The aspiring swordsman accepted the training spear with bad grace, but he did it anyway. Which was for the best. The two immortals tended to respect the nine foot bubble of safety the spear theoretically created. This spared him unannounced boxing practice. However, the immortals would launch little bags of rice flour at him from outside that range, at odd angles and at odder times. The nine foot bubble gave him just enough time to dodge, if he was careful.

The idea was that they were training his situational awareness, reaction time, and evasion arts. The loosely packed bags of flour didn’t hurt, but the swordsman detested looking less than tidy, and fine rice flour was a pain to brush off. When he sulked, or didn’t carry the spear, the little bags came in like gnats in summer.

The immortals had their funny little ways. Han soon learned that Tian viewed any attack coming in horizontally or frontally as a pure distraction, and the real attacks came from behind and below, or above, or directly at the side of his neck just below and behind the ear. Liren, on the other hand, believed that attacks should come blazing fast and without warning. Linear, but there was no time to think, no time to even register what the attack was. It required pure reflex to dodge.

Han could face the world bravely when it came to reflexes. The waxberry and solar orange ointment Tian applied daily was doing marvelous things for the young man. His body was deepening its reserves of yang qi, building up both explosive power and endurance. The yin waxberry was certainly being kind to his complexion. Liren liked to use a full strength skin cream based on it.

Their student was less enthusiastic when Tian came in to apply Voidcatcher’s skincare routine. “You must balance yang with yin. And besides, this is nothing. Let me tell you about the second time I rebuilt my body. No snakes this time. I got swallowed by a demonized hawk along with some giant centipedes. This was when I was thirteen I think? Anyway. Straight down the gullet, barely managing to stop my fall by lodging my trusty rope dart in the demon’s throat…”

He wasn’t sure which was funnier- the look of growing horror on Han’s face, or the look of utter shock on Liren’s.

“You knew all this. I’ve been telling you this for years.”

“I thought you were joking about being dissolved in acid! Who survives being dissolved in acid? I knew you got swallowed by the demonized hawk, because I read your interrogation report. Your interrogator thought it was crap too, and thought your brain was cooked from cutting your way out of a bird taller than a pagoda.”

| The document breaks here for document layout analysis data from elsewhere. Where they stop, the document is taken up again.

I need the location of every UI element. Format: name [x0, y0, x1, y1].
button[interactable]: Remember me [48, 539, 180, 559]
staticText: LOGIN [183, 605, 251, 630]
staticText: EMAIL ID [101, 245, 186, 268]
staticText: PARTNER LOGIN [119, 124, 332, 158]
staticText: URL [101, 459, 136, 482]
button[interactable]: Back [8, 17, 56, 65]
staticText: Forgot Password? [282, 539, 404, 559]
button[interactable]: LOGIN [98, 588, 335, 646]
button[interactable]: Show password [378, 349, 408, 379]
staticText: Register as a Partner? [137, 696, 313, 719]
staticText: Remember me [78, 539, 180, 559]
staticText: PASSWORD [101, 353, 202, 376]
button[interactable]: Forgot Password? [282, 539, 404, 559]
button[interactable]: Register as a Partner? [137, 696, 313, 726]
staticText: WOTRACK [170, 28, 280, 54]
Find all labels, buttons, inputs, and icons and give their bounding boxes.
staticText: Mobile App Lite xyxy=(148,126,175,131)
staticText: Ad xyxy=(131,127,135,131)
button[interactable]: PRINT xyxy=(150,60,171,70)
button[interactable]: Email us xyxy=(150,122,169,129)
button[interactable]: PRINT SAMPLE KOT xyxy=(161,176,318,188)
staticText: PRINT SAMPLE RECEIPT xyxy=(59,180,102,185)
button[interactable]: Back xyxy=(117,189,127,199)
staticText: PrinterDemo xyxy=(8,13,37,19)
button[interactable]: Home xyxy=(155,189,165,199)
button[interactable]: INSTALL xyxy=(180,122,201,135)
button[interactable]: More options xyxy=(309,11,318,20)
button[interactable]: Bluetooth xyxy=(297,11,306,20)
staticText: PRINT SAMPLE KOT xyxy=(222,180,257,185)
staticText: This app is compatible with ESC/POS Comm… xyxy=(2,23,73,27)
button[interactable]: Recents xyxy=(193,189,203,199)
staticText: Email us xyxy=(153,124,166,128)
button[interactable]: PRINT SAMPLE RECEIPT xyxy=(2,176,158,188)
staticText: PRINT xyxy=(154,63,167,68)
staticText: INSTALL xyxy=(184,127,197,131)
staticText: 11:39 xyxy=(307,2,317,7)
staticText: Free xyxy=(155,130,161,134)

“It wasn’t a good time,” Tian conceded, slowly working out a knot in Han’s shoulder and driving the piercing lotion deep into his skin at the same time. “But I had experience being dissolved before. You just have to have the right mindset. Yes, everything hurts. Yes, it hurts so much you could just die. Yes, you are being hurt in ways you didn’t know were even possible. But you are alive. You can let the hurt kill you, or change you into something better.”

“It doesn’t always work out like that. Sometimes, the hurt is just hurt, and there is no getting better. Sometimes you just die.” Liren’s voice went soft.

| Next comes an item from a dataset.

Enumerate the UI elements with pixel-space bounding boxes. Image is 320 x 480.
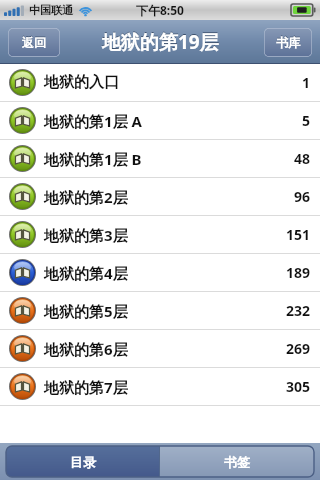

“Yeah. But that’s why we are cultivators. We saw something in our lives we hated so much, we would do whatever it took to fix it. For me, it was my body. For you, it was what happened to your family.”

“And to you.”

Tian bowed his head. “And then we found things we loved. Things worth protecting, dreams worth chasing. It’s a good life, this one. I’ll be sad when it’s over.”

Liren couldn’t keep the lie detecting spell she learned from Merciless running all the time. The drain on her qi was negligible. The drain on her emotions wasn’t. So far, only utter falsehoods told with the intent to deceive triggered the anger response. Liren had flatly refused to practice it with Tian, so she chose instead to hide out on the roof above the Governor's house. She heard lots of things that made her mad, sitting up there, and lots of lies too.

Her crude grasp of the spell was one problem. Regulating her heart was another, bigger, one. Some days, Liren would simply run off into the grasslands and meditate outside the city. Never leaving Tian’s range of senses, letting him be her anchor. She might spend a day and a night out there, breathing through the fury and forcing herself to look at what was making her act the way she was. Making herself find the sources of the anger and pain within her. If Tian’s cultivation could be described as a cycle of destruction and creation, hers was more like a brutal tempering.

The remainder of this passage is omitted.